◆ PROBLEM
From the material below, copy exactly the lines beginning with the one that contains "have not changed." and ending with the one that contains "them comfort as"; the pictures stay out.

◆ STUDY MATERIAL

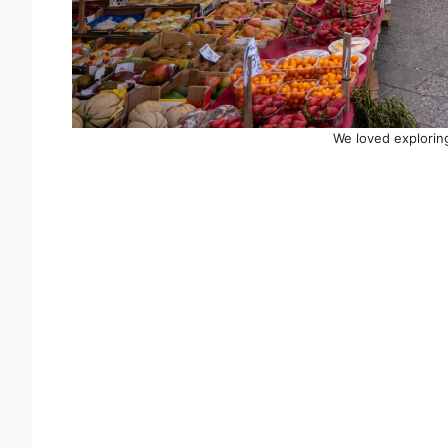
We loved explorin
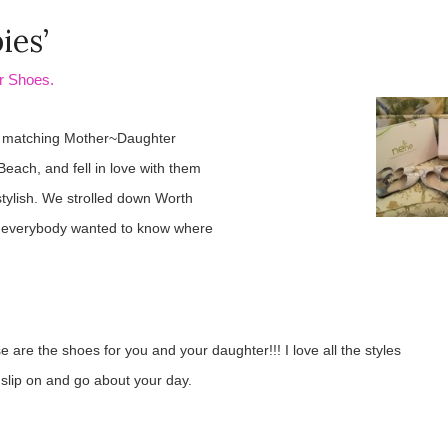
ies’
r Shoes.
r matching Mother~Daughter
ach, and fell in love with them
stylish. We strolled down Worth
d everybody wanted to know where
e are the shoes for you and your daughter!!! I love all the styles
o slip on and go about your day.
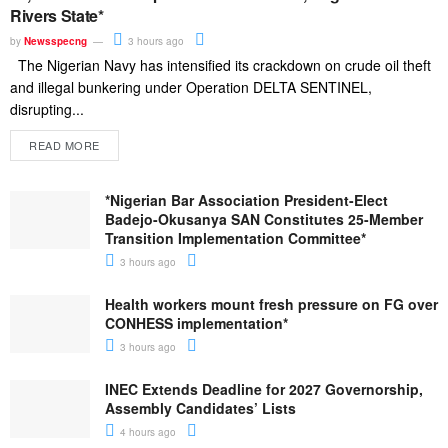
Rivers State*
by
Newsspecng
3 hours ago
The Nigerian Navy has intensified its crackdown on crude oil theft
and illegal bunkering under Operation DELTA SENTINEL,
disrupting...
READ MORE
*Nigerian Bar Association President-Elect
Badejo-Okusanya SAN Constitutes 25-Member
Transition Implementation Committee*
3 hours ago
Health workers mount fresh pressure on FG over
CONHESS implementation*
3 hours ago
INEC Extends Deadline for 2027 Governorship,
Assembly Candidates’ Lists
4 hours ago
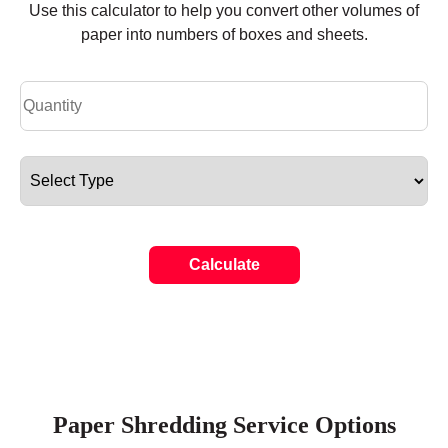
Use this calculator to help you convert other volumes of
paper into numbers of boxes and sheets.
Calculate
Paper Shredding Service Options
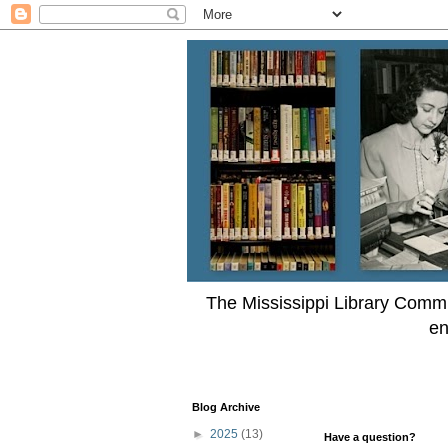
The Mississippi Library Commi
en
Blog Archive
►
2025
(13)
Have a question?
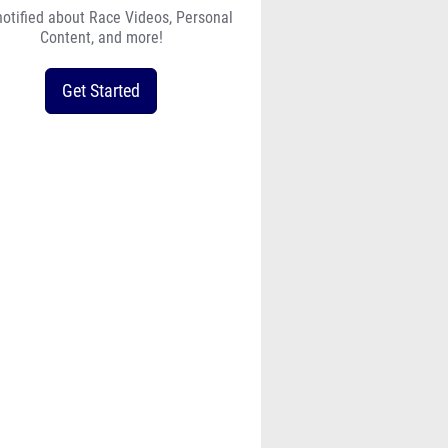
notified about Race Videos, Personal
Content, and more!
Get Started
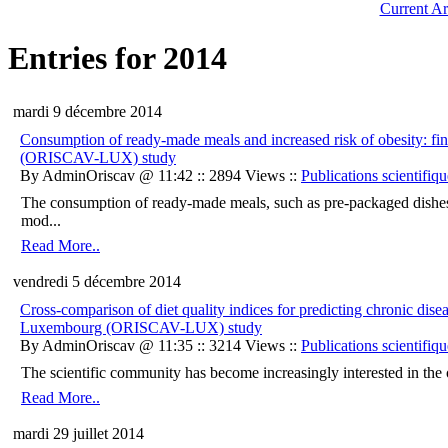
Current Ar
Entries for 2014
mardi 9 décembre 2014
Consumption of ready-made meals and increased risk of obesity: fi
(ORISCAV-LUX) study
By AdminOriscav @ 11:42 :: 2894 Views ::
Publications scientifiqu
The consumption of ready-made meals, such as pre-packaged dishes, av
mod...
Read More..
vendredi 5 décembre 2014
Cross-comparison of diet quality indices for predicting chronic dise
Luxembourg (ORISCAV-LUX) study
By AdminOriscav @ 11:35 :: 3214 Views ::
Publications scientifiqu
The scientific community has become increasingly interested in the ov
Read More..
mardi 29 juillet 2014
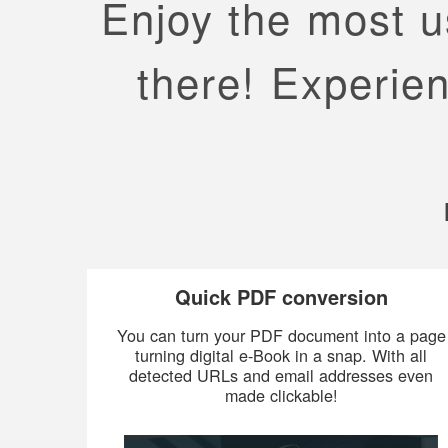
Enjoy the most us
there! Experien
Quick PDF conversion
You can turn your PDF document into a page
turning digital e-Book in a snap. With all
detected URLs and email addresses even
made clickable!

---

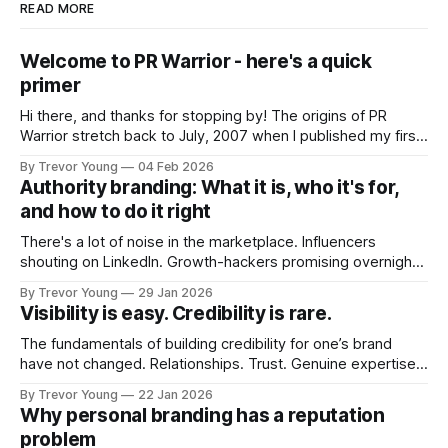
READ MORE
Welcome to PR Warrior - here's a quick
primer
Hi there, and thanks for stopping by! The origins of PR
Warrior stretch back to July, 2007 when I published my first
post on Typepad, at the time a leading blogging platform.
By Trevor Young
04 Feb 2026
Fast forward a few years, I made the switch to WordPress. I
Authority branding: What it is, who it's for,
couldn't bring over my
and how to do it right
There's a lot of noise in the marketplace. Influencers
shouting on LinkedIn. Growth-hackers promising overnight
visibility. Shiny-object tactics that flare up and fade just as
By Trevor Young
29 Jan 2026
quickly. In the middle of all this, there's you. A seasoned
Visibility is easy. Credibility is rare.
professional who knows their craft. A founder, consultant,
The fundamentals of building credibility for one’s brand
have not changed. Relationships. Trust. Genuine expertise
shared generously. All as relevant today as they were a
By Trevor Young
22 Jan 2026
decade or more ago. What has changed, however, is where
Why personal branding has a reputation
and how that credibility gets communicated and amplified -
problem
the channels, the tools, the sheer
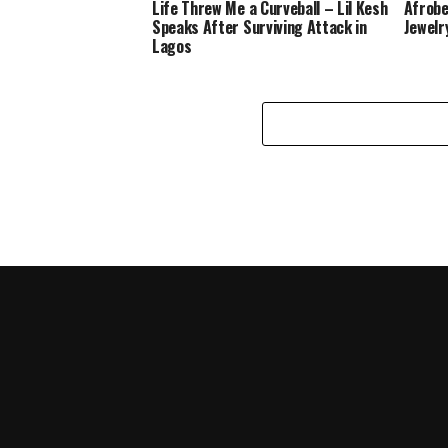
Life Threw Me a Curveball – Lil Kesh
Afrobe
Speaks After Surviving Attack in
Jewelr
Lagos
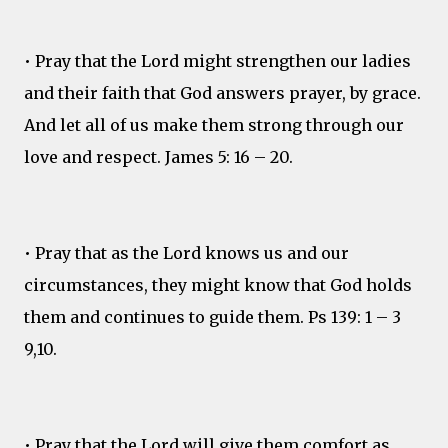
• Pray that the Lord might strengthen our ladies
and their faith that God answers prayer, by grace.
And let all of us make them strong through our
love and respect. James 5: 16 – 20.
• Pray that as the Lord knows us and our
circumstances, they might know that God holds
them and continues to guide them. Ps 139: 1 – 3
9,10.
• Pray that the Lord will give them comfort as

◆ RESULT OF THIS EXERCISE
have not changed. Relationships. Trust. Genuine expertise
shared generously. All as relevant today as they were a
By Trevor Young
22 Jan 2026
decade or more ago. What has changed, however, is where
Why personal branding has a reputation
and how that credibility gets communicated and amplified -
problem
the channels, the tools, the sheer
Life Threw Me a Curveball – Lil Kesh
Afrobe
Speaks After Surviving Attack in
Jewelr
Lagos
• Pray that the Lord might strengthen our ladies
and their faith that God answers prayer, by grace.
And let all of us make them strong through our
love and respect. James 5: 16 – 20.
• Pray that as the Lord knows us and our
circumstances, they might know that God holds
them and continues to guide them. Ps 139: 1 – 3
9,10.
• Pray that the Lord will give them comfort as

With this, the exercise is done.